Reserve your valuable time and Java skills for implementing things that do not already exist!
5. Build for Change
Identify and define 10-100 specific rules for business users to own and maintain. Activities should not be on this
list - use other rule types for business-maintained logic.
6. Design Intent-driven Process
Your application control structure must consist of flows and declarative rules. Use flow actions to prompt a user
for input and present fewer than five connector flow actions for any individual assignment - if you need more than
that, you need to redesign the process.
To maximize reuse, create activity rules that implement only a single purpose, and call activities only as needed.
7. Create Easy-to-Read Flows
Flows should fit on one page and should not contain more than 15 SmartShapes (excluding Routers, Notify
shapes & Connectors). If a flow has more than 15 SmartShapes, either create a subflow or use parallel flows to
perform additional functions.
8. Monitor Performance Regularly
For best results, evaluate and tune application performance at least weekly. Use the Performance Analyzer (PAL)
to check rule and activity efficiency - establish benchmarks early on; compare these results to follow on readings
and correct application as required.
9. Calculate and Edit Declaratively, Not Procedurally
Whenever the value of a property is calculated or validated, use declarative rules wherever appropriate.

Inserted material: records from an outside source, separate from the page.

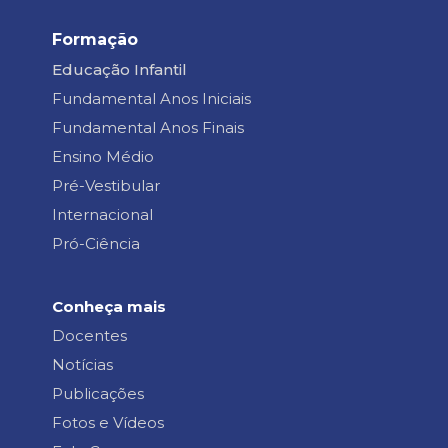
Formação
Educação Infantil
Fundamental Anos Iniciais
Fundamental Anos Finais
Ensino Médio
Pré-Vestibular
Internacional
Pró-Ciência
Conheça mais
Docentes
Notícias
Publicações
Fotos e Vídeos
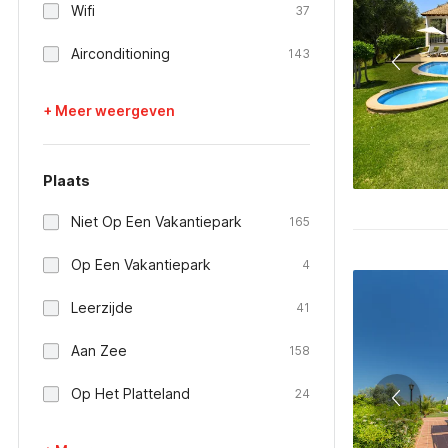
Wifi
37
Airconditioning
143
+ Meer weergeven
Plaats
Niet Op Een Vakantiepark
165
Op Een Vakantiepark
4
Leerzijde
41
Aan Zee
158
Op Het Platteland
24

Use a declare expressions rule instead of a Property-Set method in an activity and a declare constraints rule
instead of a validation rule.
10. Keep Security Object-Oriented Too
Your security design should be rule-based and role-driven based on who should have access to each type of work.
Use the standard access roles that ship with Process Commander only as a starting point and use RuleSets to
segment related work for the purpose of introducing rule changes to the business, not as a security measure.
Never code security controls in an activity.